Faced with such relentless hostility, Aila’s expression visibly hardened.
She cast a cold gaze upon me and spoke.
“Fine. I came to ask what you intend to do moving forward.”
“Do about what?”
I replied with indifference.
My headache was intensifying. The ants gnawing at the back of my eyes now seemed to be burrowing into my skull itself. The prickling pain radiated to the back of my head.
While my entire attention was consumed by it, Aila continued her tirade.
“Don’t play innocent. You know exactly what I’m talking about.”
“Am I a mind reader? How could I know what you haven’t said?”
“You…!”
Aila’s voice rose slightly.
Turning my head, I frowned at the contempt twisting my half-sister’s face.
Aila paused as if struggling to maintain composure, then continued in a considerably calmer tone.
“I want to know if you truly intend to marry that man.”
I offered no response, merely studying her face intently.
It seemed that now it was Aila, not I, who found the silence unbearable.
She pressed on anxiously.
“You’ve always hated Barcas. You tormented him relentlessly since childhood, and now you’re saying you’ll become his wife?”
At her imploring gaze, a hollow laugh escaped—the sound of air deflating from a punctured vessel.
Aila’s lips hardened into a rigid line.
Witnessing that pitiful expression, the sporadic laughter that had been leaking through grew increasingly harsh.
Talia clutched her abdomen and roared with laughter, oblivious to the splitting headache and the sharp, tingling pain crawling up her legs.
“So you came running out of fear?”
Aila’s complexion had turned nearly the color of wet plaster, drained of all vitality.
Talia gazed upon that face as though admiring a work of art, then continued softly.

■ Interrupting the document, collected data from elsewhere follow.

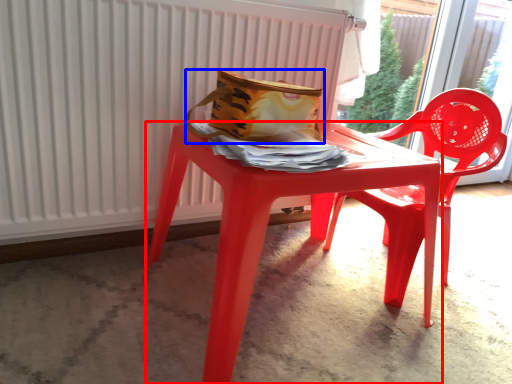 Question: Which object appears farthest to the camera in this image, table (highlighted by a red box) or bag (highlighted by a blue box)?

Choices:
 (A) table
 (B) bag

Answer: (B) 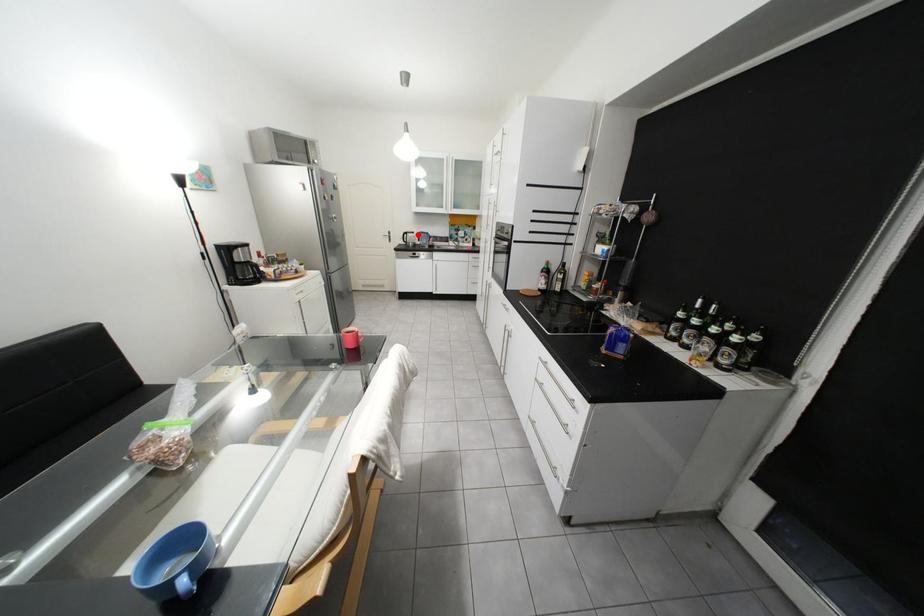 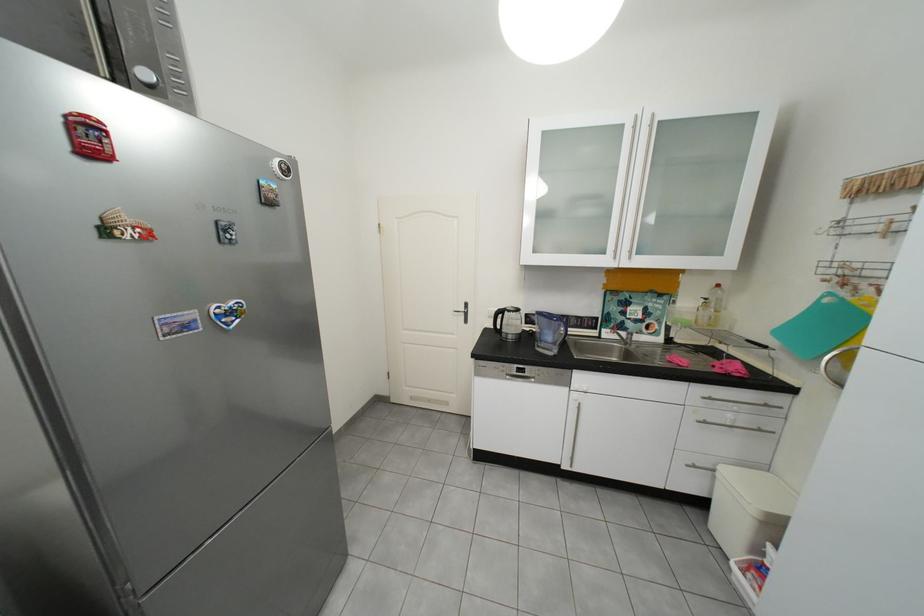 Question: I am providing you with two images of the same scene from different viewpoints. Image1 has a red point marked. In image2, the corresponding 3D location appears at what relative position? Reply with the corresponding letter.

Choices:
 (A) Closer
 (B) Farther

Answer: (B) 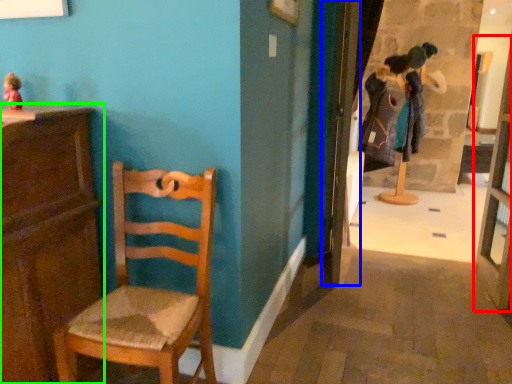 Question: Which object is positioned farthest from glass door (highlighted by a red box)? Select from door (highlighted by a blue box) and cabinetry (highlighted by a green box).

Choices:
 (A) door
 (B) cabinetry

Answer: (B) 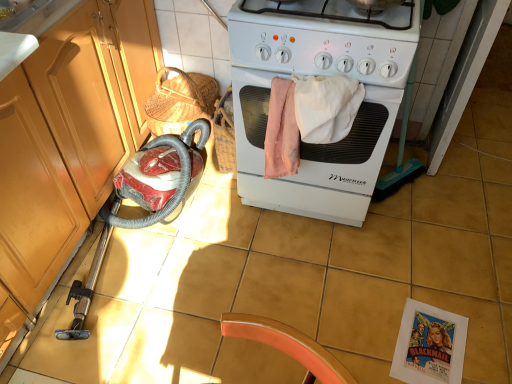 Question: Is point (311, 72) closer or farther from the camera than point (257, 147)?

Choices:
 (A) closer
 (B) farther

Answer: (A)

Question: Relative to white matte stove at center, is white glossy gas stove at center in front or behind?

Choices:
 (A) behind
 (B) front

Answer: (B)

Question: Estimate the real-world distances between objects in this image. Which object is farther from the white matte stove at center?

Choices:
 (A) white glossy gas stove at center
 (B) matte wood cabinet at left

Answer: (B)

Question: Estimate the real-world distances between objects in this image. Which object is farther from the matte wood cabinet at left?

Choices:
 (A) white glossy gas stove at center
 (B) white matte stove at center

Answer: (A) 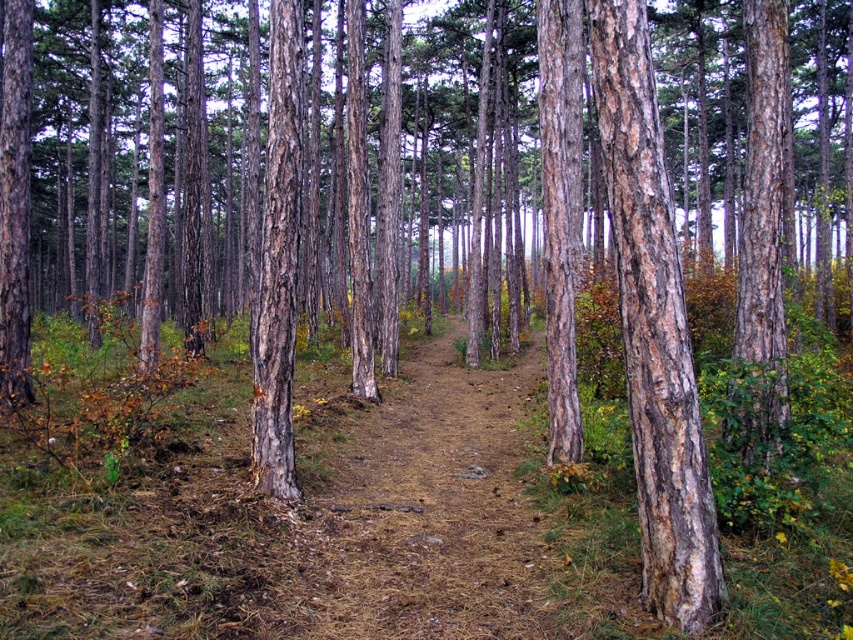 Who is taller, brown dirt trail at center or smooth brown bark at center?

smooth brown bark at center

Is point (498, 412) positioned after point (697, 552)?

That is True.

Where is `brown dirt trail at center`? brown dirt trail at center is located at coordinates (428, 506). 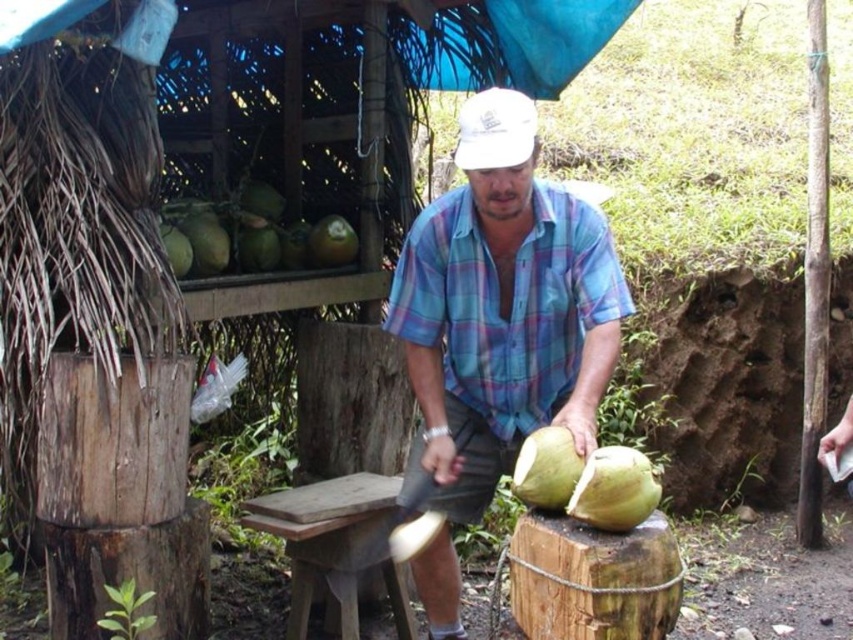 Is point (560, 480) closer to camera compared to point (328, 237)?

Yes.

Locate an element on the screen. Image resolution: width=853 pixels, height=640 pixels. green rough coconut at center is located at coordinates (546, 468).

Between blue plaid shirt at center and green rough coconut at center, which one has more height?

With more height is blue plaid shirt at center.

Does point (515, 300) come farther from viewer compared to point (538, 493)?

Yes, point (515, 300) is behind point (538, 493).

Locate an element on the screen. blue plaid shirt at center is located at coordinates (502, 310).

Does blue plaid shirt at center have a greater height compared to white matte baseball cap at center?

Indeed, blue plaid shirt at center has a greater height compared to white matte baseball cap at center.

Is blue plaid shirt at center smaller than white matte baseball cap at center?

No.

Is point (585, 385) more distant than point (497, 160)?

Yes, it is.

Where is `blue plaid shirt at center`? This screenshot has width=853, height=640. blue plaid shirt at center is located at coordinates (502, 310). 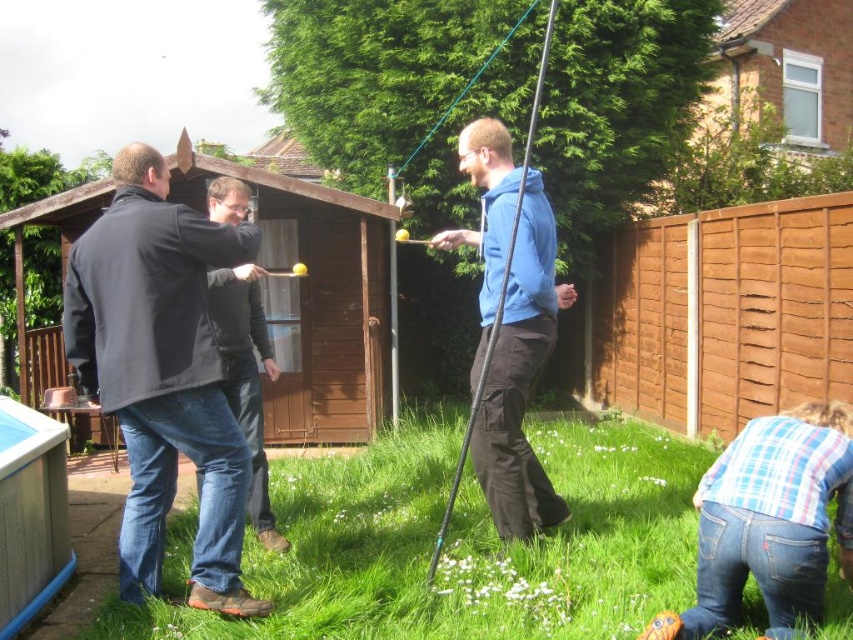 In the scene shown: You are standing in the backyard scene and want to place a small garden gnome exactly where the green grass at lower center is located. According to the coordinates provided, where should you place the gnome?

The green grass at lower center is located at coordinates point (456,547), so you should place the garden gnome there.

You are trying to find the green grass at lower center in the backyard scene. Where would you look relative to the dark blue jacket at left?

The green grass at lower center is in front of the dark blue jacket at left, so you should look towards the area closer to the front of the dark blue jacket at left to find it.

You are standing in the backyard and want to reach the point marked as point (103, 352). If you take a step forward of 1 meter, will you be closer to the point?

“Were you burning with anxiety that I might steal your betrothed from you?”
“….”
“But what can I do? Now that you’ve said it, I’m tempted to take him away by any means necessary.”
Aila’s lovely face contorted into something far more sinister. Even her eyes, which had once reminded one of verdant evergreens, now brimmed with venom.
Talia was seized by a strange exhilaration.
This sister had always looked down upon her with an unblemished countenance. And now, finally, she was revealing raw, unguarded emotion.
“He only wants to marry you out of a sense of responsibility.”
Aila’s voice trembled with barely contained fury as she cried out.
“He feels guilty about what happened to you! But your injury wasn’t his fault, was it? So why should Barcas make such a sacrifice?”
Talia erased the smile from her lips.
The pleasant sensation evaporated in an instant, replaced by a cold, crystalline rage. Her fingers itched with the desire to seize that tongue as it prattled on like Barcas’s own mouthpiece.
Talia swallowed the curses crawling up her throat, grinding them between her teeth, and forced out a deceptively gentle voice.
“I thought you were more intelligent than this. But it seems you’re far more foolish than I imagined.”
Aila’s lips froze rigid.
Talia continued slowly, deliberately.
“What you should be saying to me right now isn’t that. You should ask politely, earnestly—you should *beg*.”
“….”
“Please, don’t marry Barcas Laedgo Sierkan.”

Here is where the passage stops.